(Given records)
• • •
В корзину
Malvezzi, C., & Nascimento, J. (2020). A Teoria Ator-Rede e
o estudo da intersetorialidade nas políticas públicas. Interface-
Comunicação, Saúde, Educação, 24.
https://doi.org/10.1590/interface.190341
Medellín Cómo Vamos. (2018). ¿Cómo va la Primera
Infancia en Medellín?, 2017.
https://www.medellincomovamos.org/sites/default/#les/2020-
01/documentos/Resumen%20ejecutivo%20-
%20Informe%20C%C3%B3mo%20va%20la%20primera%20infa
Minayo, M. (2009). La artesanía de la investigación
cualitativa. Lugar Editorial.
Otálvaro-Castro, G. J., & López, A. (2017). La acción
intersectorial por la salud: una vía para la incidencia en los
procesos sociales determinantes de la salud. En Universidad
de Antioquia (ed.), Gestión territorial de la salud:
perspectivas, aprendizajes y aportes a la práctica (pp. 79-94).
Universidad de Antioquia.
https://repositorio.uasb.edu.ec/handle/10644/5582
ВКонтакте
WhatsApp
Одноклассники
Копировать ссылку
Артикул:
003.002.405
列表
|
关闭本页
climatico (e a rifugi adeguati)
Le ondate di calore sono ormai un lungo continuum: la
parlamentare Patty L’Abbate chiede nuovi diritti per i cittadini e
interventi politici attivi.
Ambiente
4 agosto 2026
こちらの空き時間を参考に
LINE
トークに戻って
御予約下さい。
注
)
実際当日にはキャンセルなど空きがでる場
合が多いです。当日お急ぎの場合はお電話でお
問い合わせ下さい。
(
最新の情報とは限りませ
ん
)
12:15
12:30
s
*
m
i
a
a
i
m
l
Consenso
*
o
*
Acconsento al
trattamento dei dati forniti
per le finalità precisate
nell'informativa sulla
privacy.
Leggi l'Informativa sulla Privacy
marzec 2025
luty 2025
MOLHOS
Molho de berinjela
• • •
(Task item) Repeat each of the entries exactly.

(Output of the exercise)
В корзину
Malvezzi, C., & Nascimento, J. (2020). A Teoria Ator-Rede e
o estudo da intersetorialidade nas políticas públicas. Interface-
Comunicação, Saúde, Educação, 24.
https://doi.org/10.1590/interface.190341
Medellín Cómo Vamos. (2018). ¿Cómo va la Primera
Infancia en Medellín?, 2017.
https://www.medellincomovamos.org/sites/default/#les/2020-
01/documentos/Resumen%20ejecutivo%20-
%20Informe%20C%C3%B3mo%20va%20la%20primera%20infa
Minayo, M. (2009). La artesanía de la investigación
cualitativa. Lugar Editorial.
Otálvaro-Castro, G. J., & López, A. (2017). La acción
intersectorial por la salud: una vía para la incidencia en los
procesos sociales determinantes de la salud. En Universidad
de Antioquia (ed.), Gestión territorial de la salud:
perspectivas, aprendizajes y aportes a la práctica (pp. 79-94).
Universidad de Antioquia.
https://repositorio.uasb.edu.ec/handle/10644/5582
ВКонтакте
WhatsApp
Одноклассники
Копировать ссылку
Артикул:
003.002.405
列表
|
关闭本页
climatico (e a rifugi adeguati)
Le ondate di calore sono ormai un lungo continuum: la
parlamentare Patty L’Abbate chiede nuovi diritti per i cittadini e
interventi politici attivi.
Ambiente
4 agosto 2026
こちらの空き時間を参考に
LINE
トークに戻って
御予約下さい。
注
)
実際当日にはキャンセルなど空きがでる場
合が多いです。当日お急ぎの場合はお電話でお
問い合わせ下さい。
(
最新の情報とは限りませ
ん
)
12:15
12:30
s
*
m
i
a
a
i
m
l
Consenso
*
o
*
Acconsento al
trattamento dei dati forniti
per le finalità precisate
nell'informativa sulla
privacy.
Leggi l'Informativa sulla Privacy
marzec 2025
luty 2025
MOLHOS
Molho de berinjela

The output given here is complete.